No es una transacción bancaria ni mucho menos un producto innovador del portafolio de servicios que presta el sistema financiero legal. Se trata más bien de una variante del ‘gota a gota’, del ‘prestadiario’: esas formas de la usura exprés, tan colombianas, tan marrulleras, surgidas en las afueras de los bancos y a ras de calles cuarteadas y atestadas de basura, mientras los clanes del crimen organizado controlan el microtráfico e imponen el silencio como higiene social.

Esta variante de lo anómalo suele aglutinarse en los centros de ciudades con sectores clandestinos, supurantes de miseria. El paga diario. Así se nombra esa modalidad con la que cientos de individuos y familias se hacen a un lugar de paso para afrontar la soledad temblorosa de la noche. Viene bien apartarse de la tribu trashumante por unas pocas horas. De vez en cuando viene bien o mal dormir. Viene mal. Viene bien.

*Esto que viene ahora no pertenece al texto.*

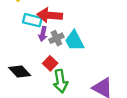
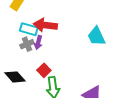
gray cross: (56, 38) -> (27, 44), moved
cyan trapezoid: (74, 41) -> (96, 36), moved

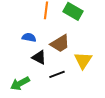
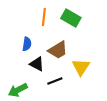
blue semicircle: (29, 37) -> (27, 44), turned 88

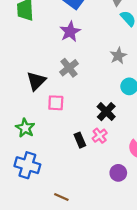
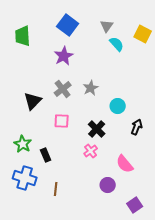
gray star: (118, 56) -> (91, 88), moved
pink square: (56, 103) -> (62, 121), moved
black rectangle: (80, 140) -> (46, 155), moved
brown line: (61, 197) -> (56, 189), moved, turned 72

En medio de la informalidad y los gritos del rebusque, de esa antigua economía descalza que hoy desnudan las urbes en el tiempo lento de la cuarentena, una casa de bahareque de dos pisos, con nueve cuartos diminutos; un taller de repuestos, un edificio en ruinas, un garaje, pueden convertirse en albergue temporal, en un hotel sin recepción ni mucama, en un hospedaje maloliente, en un refugio de la guerra, del no futuro.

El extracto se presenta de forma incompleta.